Synopses & Reviews
"Ripley is an unmistakable descendant of Gatsby, that 'penniless young man without a past' who will stop at nothing."Frank Rich
Now part of American film and literary lore, Tom Ripley, "a bisexual psychopath and art forger who murders without remorse when his comforts are threatened" (New York Times Book Review), was Patricia Highsmith's favorite creation. In Ripley Under Water (1991), Ripley is confronted by a snooping American couple obsessed with the disappearance of an art collector who visited Ripley years before. More than any other American literary character, Ripley provides "a lens to peer into the sinister machinations of human behavior" (John Freeman, Pittsburgh Gazette).
Tom Ripley passes his leisured days at his French country estate tending the dahlias, practicing the harpsichord, and enjoying the company of his lovely wife, Heloise. Never mind the bloodstains on the basement floor.

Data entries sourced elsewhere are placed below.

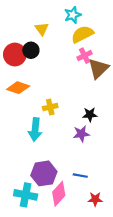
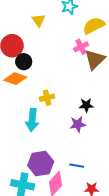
yellow semicircle: (82, 34) -> (94, 26), moved
black circle: (31, 50) -> (24, 62), moved

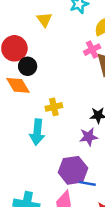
orange diamond: (15, 79) -> (18, 85), turned 40
purple hexagon: (41, 163) -> (73, 170), moved

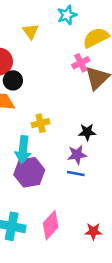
purple hexagon: (73, 170) -> (29, 172), moved
blue line: (87, 183) -> (76, 174), moved

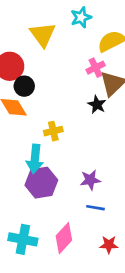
yellow triangle: (31, 31) -> (43, 35), size x1.5
black star: (87, 132) -> (97, 105), moved, turned 30
purple star: (77, 155) -> (90, 180), moved
blue line: (76, 174) -> (96, 208), moved

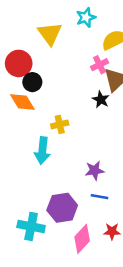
purple hexagon: (41, 183) -> (62, 208), moved
pink diamond: (64, 238) -> (82, 239), moved

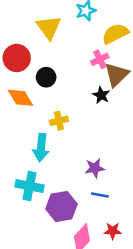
black circle: (32, 82) -> (46, 77), moved
cyan cross: (31, 226) -> (29, 186), moved

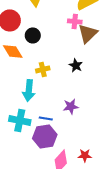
pink cross: (100, 59) -> (75, 21), turned 32
black star: (101, 95) -> (76, 65), moved
blue line: (100, 195) -> (46, 118), moved

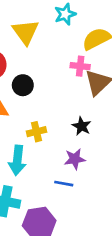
purple star: (71, 106) -> (75, 159), moved
blue line: (46, 118) -> (64, 184), moved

But some new neighbors have moved to Villeperce: the Pritchards, just arrived from America. they are a ghastly pair, with vulgar manners and even more vulgar taste. Most inconvenient, though, is their curiosity. Ripley does, after all, have a few things to hide. When menacing coincidences begin to occur, a spiraling contest of sinister hints and mutual terrorism ensues, resulting in one of Patricia Highsmith's most elegantly harrowing novels to date.
About the Author
Patricia Highsmith is the author of five Ripley books, The Price of Salt, Strangers on a Train, and other works. She died in Switzerland in 1995.